Share

Bab 5

Riska berlari keluar dari rumahnya saat Mila berteriak padanya untuk segera lari menyelamatkan diri. Dan secara tak sengaja, ia bertemu dengan Pak RT. Sejumlah warga yang tadi sempat bertemu dengan Kasto dan Mila ternyata berinisiatif untuk melaporkan kejadian itu pada perangkat kampung. Untuk sementara Riska aman berada di rumah pak RT. Warga kampung telah membuat kesepakatan untuk tidak menerima Kasto kembali ditinggal diantara mereka. Bagaimanapun juga Mila dan Riska sudah tak memiliki siapapun untuk melindungi mereka, sehingga warga kampung berkeputusan bahwa keamanan mereka berdua adalah tanggungjawab bersama. 

***

Tommy berhasil merangkul Rafin yang masih membabi buta memukuli Kasto. 

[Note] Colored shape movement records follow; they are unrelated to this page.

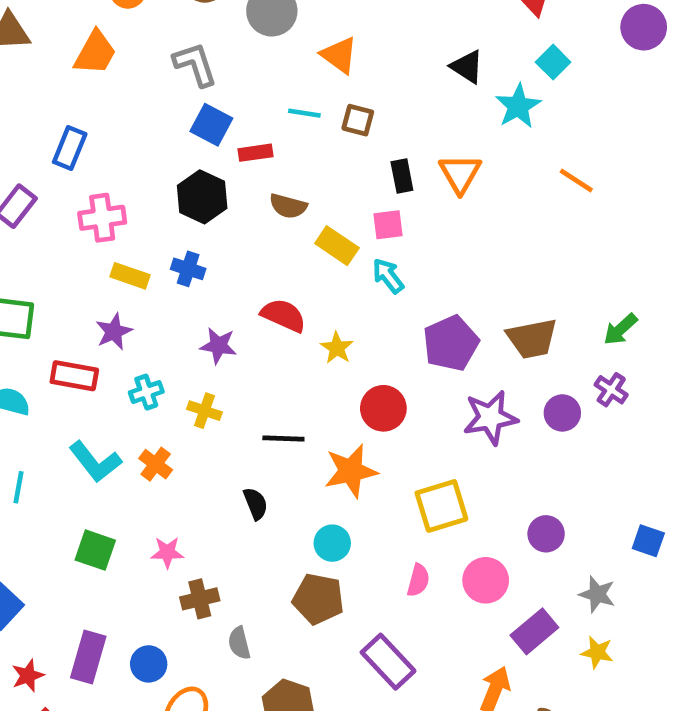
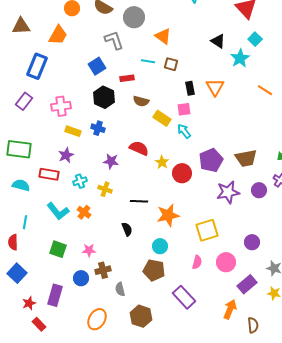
gray L-shape: (195, 64) -> (114, 40), moved
blue square: (211, 125) -> (97, 66), moved, turned 30
blue rectangle: (70, 148) -> (37, 66), moved, size x1.4
red circle: (383, 408) -> (182, 173), moved
blue circle: (149, 664) -> (81, 278), moved

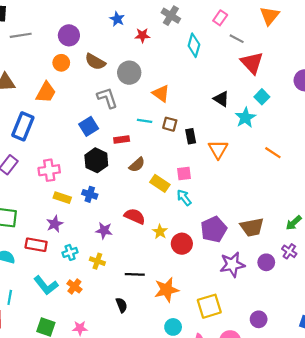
black rectangle: (190, 88) -> (191, 136), moved
brown semicircle: (141, 101) -> (137, 165), turned -56
cyan circle: (160, 246) -> (173, 327), moved

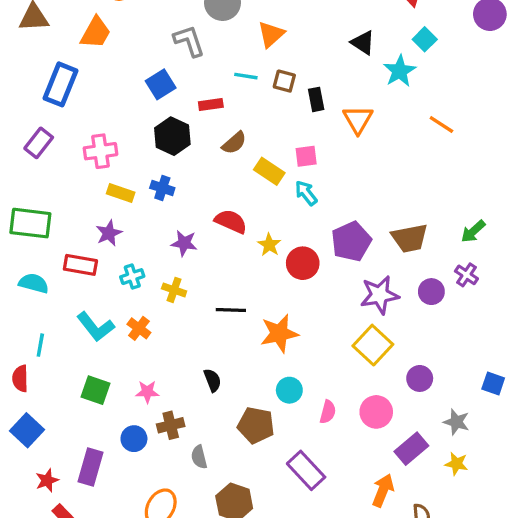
orange triangle: (161, 93) -> (271, 34), turned 42
black semicircle: (122, 305) -> (212, 380), moved
yellow square: (209, 306) -> (373, 345), moved, turned -30

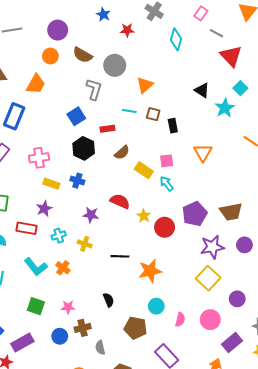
gray L-shape: (189, 41) -> (94, 89), turned 35
orange triangle: (358, 119) -> (203, 153), moved
purple rectangle: (90, 467) -> (22, 342), moved, turned 45

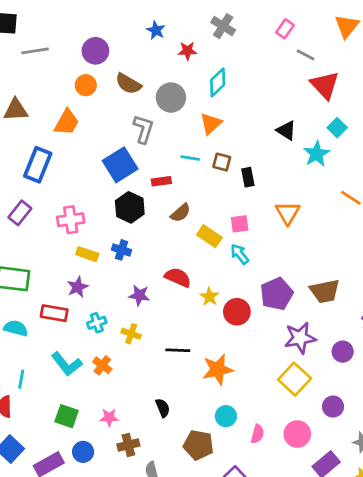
cyan diamond: (176, 39) -> (218, 82), moved, turned 30
blue square: (76, 116) -> (120, 165), size x1.4
purple circle: (244, 245) -> (343, 352), moved
blue circle: (60, 336) -> (83, 452), moved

"Berhenti Fin, ia sudah tak bergerak. Berabe urusannya kalau ia sampai mati." Setelah diperiksa, ternyata pria itu hanya pingsan. Setidaknya kasus tak akan berbuntut panjang. Roy, yang ternyata adalah pemilik diskotik ini, ikut merasa lega saat tahu Rafin sudah dapat mengendalikan diri. Ia segera mengambil tindakan dengan mengumpulkan para security dan mengadakan pembicaraan tertutup. Mengevaluasi, bagaimana bisa sembarang orang bisa masuk dalam diskotiknya dan menyebabkan kekacauan. Roy termasuk seseorang yang dingin, dia tak segan-segan memecat seorang karyawan hanya karena masalah kecil. Dan mengenai hal ini, sudah dapat dipastikan ia akan segera membuka lowongan pekerjaan kembali untuk tenaga keamanan. 

***

Rafin sempat membalikkan badan saat dari ujung mata ia melihat bahwa wanita malang tadi tiba-tiba ambruk lemas. Ia Pingsan. Entah mengapa, ia sendiri bertanya dalam hati, mengapa ada semacam rasa iba pada gadis itu. 

Hendra yang mulanya berinisiatif untuk mengangkat gadis itu harus mengurungkan niatnya karena Rafin memberinya kode untuknya agar menyingkir. Rafin membopong gadis itu pergi bersamanya. Sebagian besar pengunjung bahkan secara terang-terangan bertepuk tangan karena menilai sikap Rafin sangat gentleman. Sempat ada rasa heran di hati Hendra, namun sesaat kemudian ia mengerti, bahwa dalam hati sahabatnya itu telah terjadi gelombang pasang yang menjadikannya berstatus siaga. Seukir senyuman miring bahkan telah terlukis dengan kentara di wajahnya. Senyuman yang sama ternyata juga terpasang di wajah dua sahabat yang lain. Sungguh mereka adalah sahabat sejati yang hanya dengan melihat pun telah melakukan komunikasi. 

***

Rafin mendudukkan gadis itu di kursi depan, di samping kemudi. Bantingan di pintu mobil rupanya berhasil membuat gadis itu kembali memperoleh kesadarannya. Dan betapa terkejutnya saat ia mendapati dirinya berada dalam sebuah mobil bersama dengan pria yang tadi telah ia bawa dalam kesulitannya.  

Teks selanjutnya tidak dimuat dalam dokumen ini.